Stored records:
____________

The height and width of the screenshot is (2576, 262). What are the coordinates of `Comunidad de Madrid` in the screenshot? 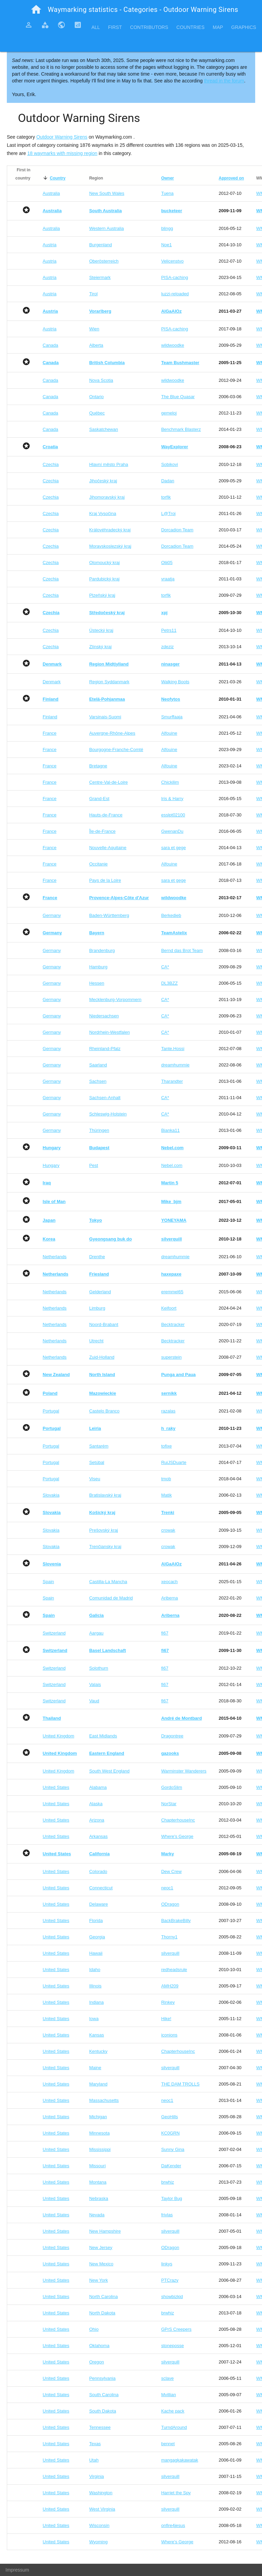 It's located at (111, 1598).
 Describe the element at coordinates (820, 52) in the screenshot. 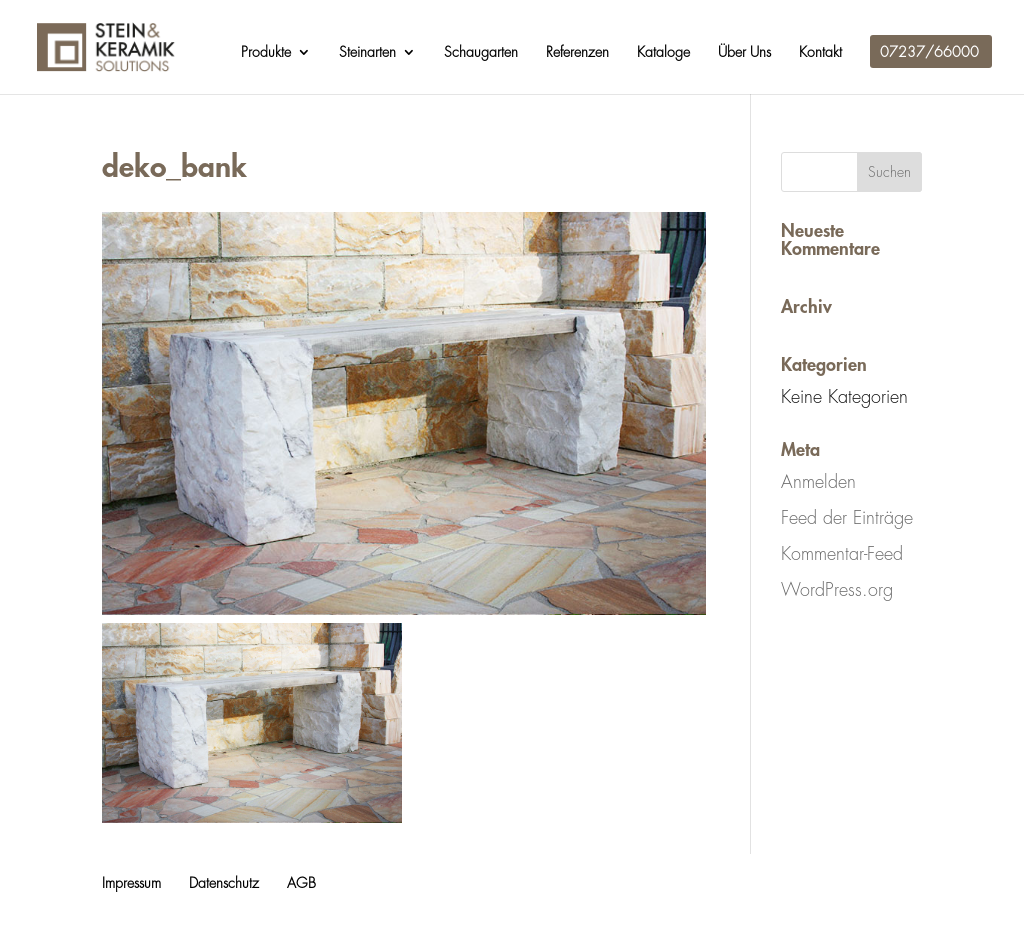

I see `Kontakt` at that location.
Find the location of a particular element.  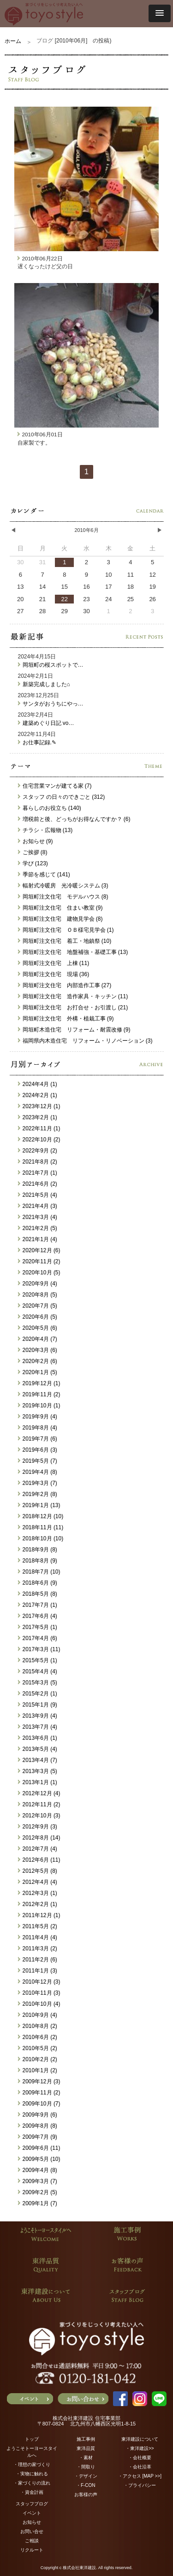

2012年10月 (3) is located at coordinates (39, 1815).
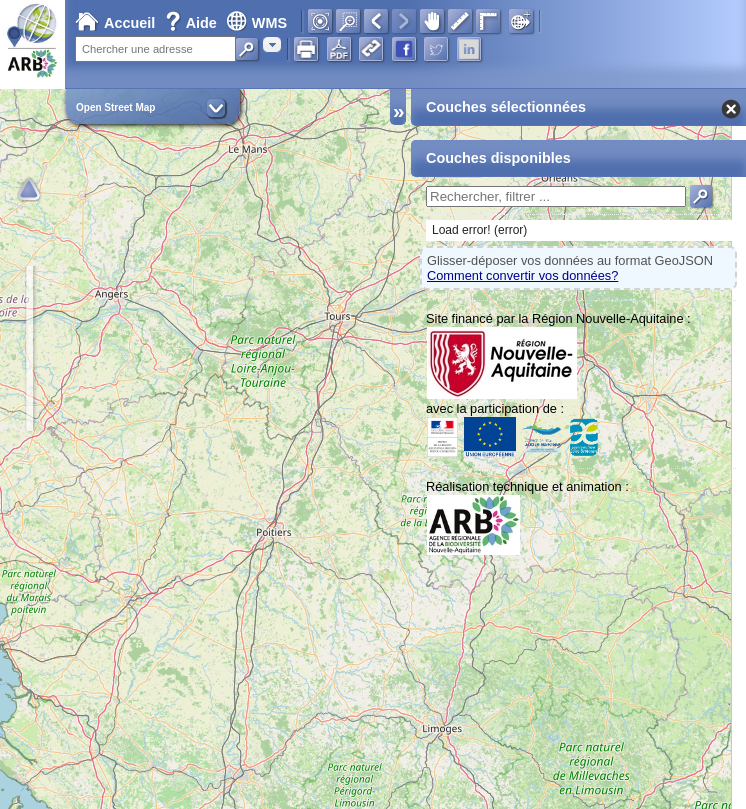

____________

Task to carry out
Could you repeat exactly the lines from the one containing "Describe the element" to the last line of the records, both included, and leave out every picture?

The answer
 Describe the element at coordinates (820, 52) in the screenshot. 

I see `Kontakt` at that location.
Find the location of a particular element.  

2012年10月 (3) is located at coordinates (39, 1815).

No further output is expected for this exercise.